• **Available data**

▬▬▬▬▬▬

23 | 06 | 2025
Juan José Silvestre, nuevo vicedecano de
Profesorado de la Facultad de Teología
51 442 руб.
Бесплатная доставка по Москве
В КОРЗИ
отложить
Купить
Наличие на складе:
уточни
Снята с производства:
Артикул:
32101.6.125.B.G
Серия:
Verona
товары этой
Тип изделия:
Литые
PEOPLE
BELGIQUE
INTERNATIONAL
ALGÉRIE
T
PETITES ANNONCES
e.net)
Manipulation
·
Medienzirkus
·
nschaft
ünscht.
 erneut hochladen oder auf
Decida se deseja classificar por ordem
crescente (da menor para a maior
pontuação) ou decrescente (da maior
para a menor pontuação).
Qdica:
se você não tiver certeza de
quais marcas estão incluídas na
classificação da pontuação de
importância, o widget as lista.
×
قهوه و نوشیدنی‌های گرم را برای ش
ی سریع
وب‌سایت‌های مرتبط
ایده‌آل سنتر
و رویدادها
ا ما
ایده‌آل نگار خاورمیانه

▬▬▬▬▬▬

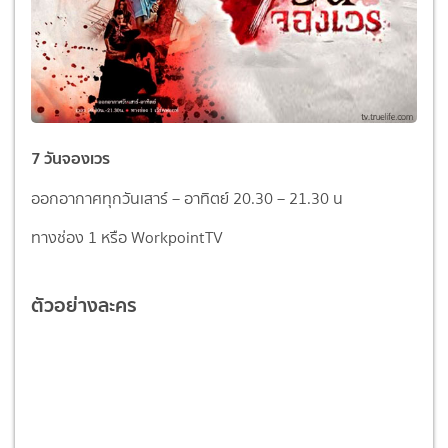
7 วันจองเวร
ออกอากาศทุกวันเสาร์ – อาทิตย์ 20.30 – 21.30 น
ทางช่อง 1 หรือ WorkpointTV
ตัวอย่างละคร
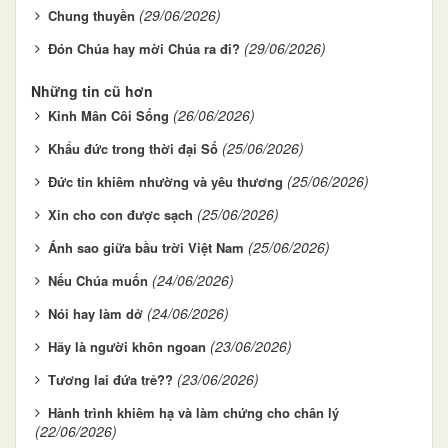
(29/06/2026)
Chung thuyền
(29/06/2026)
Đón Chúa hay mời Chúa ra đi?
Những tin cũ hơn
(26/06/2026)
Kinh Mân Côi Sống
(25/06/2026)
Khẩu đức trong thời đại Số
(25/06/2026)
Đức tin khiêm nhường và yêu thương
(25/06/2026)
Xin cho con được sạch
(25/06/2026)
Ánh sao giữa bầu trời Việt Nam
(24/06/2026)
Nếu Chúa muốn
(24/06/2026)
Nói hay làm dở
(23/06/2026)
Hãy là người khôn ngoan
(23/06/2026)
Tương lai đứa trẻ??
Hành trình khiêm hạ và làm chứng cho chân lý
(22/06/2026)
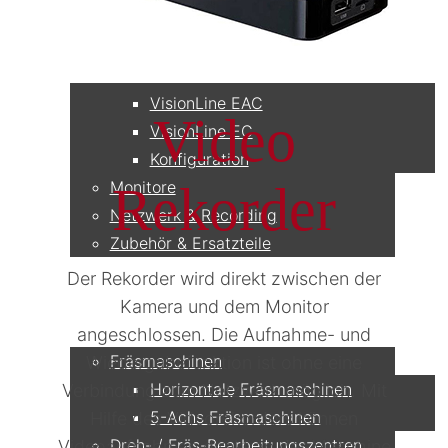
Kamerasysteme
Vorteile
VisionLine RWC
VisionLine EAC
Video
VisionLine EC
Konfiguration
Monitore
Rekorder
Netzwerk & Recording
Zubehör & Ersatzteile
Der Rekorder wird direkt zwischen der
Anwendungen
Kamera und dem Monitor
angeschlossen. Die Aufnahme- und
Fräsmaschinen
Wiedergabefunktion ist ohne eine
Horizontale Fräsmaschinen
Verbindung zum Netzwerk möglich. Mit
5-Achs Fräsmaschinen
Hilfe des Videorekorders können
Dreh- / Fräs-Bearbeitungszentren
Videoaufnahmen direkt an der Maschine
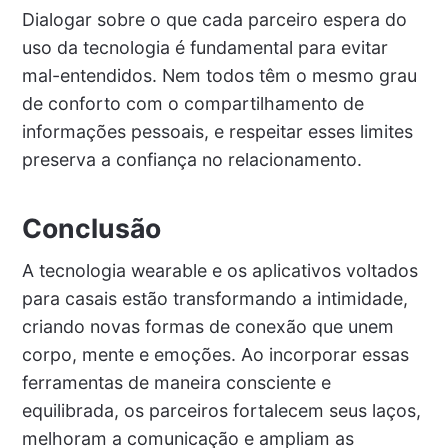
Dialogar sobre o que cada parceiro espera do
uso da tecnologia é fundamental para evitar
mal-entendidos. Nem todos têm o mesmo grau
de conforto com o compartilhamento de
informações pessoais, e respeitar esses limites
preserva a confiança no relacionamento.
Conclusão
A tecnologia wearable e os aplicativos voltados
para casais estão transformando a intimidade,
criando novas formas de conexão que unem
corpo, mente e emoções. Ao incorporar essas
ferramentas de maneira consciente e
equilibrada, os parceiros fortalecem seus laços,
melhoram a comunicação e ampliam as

▬▬▬▬▬▬

• **Assigned task**
Starting at the line above that holds "(22/06/2026)", repeat every line exactly down to and including the line that holds "ferramentas de maneira consciente e", then stop. Do not carry over any pictures.

• **Answer for the task**
(22/06/2026)
Kamerasysteme
Vorteile
VisionLine RWC
VisionLine EAC
Video
VisionLine EC
Konfiguration
Monitore
Rekorder
Netzwerk & Recording
Zubehör & Ersatzteile
Der Rekorder wird direkt zwischen der
Anwendungen
Kamera und dem Monitor
angeschlossen. Die Aufnahme- und
Fräsmaschinen
Wiedergabefunktion ist ohne eine
Horizontale Fräsmaschinen
Verbindung zum Netzwerk möglich. Mit
5-Achs Fräsmaschinen
Hilfe des Videorekorders können
Dreh- / Fräs-Bearbeitungszentren
Videoaufnahmen direkt an der Maschine
Dialogar sobre o que cada parceiro espera do
uso da tecnologia é fundamental para evitar
mal-entendidos. Nem todos têm o mesmo grau
de conforto com o compartilhamento de
informações pessoais, e respeitar esses limites
preserva a confiança no relacionamento.
Conclusão
A tecnologia wearable e os aplicativos voltados
para casais estão transformando a intimidade,
criando novas formas de conexão que unem
corpo, mente e emoções. Ao incorporar essas
ferramentas de maneira consciente e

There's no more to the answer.